Lines holding the string "Anlita" are the ones to copy; find them all in the data.

++++++++++

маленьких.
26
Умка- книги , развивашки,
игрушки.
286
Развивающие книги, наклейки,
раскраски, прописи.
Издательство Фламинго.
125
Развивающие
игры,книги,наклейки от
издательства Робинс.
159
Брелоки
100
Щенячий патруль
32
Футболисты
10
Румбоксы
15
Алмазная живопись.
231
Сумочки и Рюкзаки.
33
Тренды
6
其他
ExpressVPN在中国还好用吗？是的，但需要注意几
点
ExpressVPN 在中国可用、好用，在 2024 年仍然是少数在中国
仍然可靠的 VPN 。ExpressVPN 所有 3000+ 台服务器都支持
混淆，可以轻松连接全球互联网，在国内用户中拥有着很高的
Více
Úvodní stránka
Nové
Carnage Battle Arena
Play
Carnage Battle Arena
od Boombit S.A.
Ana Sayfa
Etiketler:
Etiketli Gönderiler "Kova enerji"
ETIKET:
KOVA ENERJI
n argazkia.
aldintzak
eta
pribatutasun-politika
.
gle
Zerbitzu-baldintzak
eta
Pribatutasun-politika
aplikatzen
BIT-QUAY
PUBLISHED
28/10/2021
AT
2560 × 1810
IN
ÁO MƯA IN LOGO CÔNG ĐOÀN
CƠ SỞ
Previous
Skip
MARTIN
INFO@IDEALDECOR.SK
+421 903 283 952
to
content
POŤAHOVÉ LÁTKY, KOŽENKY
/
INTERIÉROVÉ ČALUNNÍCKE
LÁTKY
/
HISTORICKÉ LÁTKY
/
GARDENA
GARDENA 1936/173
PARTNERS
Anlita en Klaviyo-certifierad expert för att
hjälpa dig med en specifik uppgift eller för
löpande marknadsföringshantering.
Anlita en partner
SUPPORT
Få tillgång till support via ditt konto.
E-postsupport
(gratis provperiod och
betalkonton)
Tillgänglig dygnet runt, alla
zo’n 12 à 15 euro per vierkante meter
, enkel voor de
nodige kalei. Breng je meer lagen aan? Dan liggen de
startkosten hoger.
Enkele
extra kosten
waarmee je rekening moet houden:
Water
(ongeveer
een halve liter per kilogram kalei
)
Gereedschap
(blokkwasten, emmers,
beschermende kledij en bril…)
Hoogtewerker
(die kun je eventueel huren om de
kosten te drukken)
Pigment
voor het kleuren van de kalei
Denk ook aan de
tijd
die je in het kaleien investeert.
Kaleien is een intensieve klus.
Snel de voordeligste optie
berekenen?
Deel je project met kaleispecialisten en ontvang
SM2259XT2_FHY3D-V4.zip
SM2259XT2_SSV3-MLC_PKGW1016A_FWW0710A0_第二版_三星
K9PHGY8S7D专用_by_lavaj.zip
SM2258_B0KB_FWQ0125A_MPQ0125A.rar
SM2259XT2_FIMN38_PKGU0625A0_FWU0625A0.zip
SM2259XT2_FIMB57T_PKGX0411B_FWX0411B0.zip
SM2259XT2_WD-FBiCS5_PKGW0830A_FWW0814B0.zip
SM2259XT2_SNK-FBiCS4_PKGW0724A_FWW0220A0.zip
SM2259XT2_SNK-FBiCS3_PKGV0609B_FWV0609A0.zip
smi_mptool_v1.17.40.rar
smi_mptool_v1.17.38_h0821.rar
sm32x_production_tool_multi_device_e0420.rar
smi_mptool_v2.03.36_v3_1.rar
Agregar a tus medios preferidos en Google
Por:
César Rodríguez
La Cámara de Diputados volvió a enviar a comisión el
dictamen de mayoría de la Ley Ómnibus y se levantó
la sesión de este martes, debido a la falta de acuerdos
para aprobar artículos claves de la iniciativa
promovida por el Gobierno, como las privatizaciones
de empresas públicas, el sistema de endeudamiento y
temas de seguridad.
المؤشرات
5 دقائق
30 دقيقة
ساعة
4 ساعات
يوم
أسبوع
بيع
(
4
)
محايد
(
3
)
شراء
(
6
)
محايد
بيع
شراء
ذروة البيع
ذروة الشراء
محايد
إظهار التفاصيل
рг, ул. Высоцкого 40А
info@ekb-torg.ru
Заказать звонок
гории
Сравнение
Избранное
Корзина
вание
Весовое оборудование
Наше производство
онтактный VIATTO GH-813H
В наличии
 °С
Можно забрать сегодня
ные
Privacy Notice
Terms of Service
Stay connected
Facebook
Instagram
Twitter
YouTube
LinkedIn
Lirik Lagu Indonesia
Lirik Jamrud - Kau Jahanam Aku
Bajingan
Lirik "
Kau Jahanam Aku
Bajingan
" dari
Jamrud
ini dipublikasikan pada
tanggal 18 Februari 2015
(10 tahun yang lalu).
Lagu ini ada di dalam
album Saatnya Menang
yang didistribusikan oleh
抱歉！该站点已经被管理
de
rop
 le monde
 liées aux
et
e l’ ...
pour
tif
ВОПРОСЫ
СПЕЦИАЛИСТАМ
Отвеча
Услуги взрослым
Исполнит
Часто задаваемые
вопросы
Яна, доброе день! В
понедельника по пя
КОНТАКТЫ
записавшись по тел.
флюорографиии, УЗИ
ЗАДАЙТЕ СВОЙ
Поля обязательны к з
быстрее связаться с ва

++++++++++

→ **Response to this exercise**
Anlita en Klaviyo-certifierad expert för att
Anlita en partner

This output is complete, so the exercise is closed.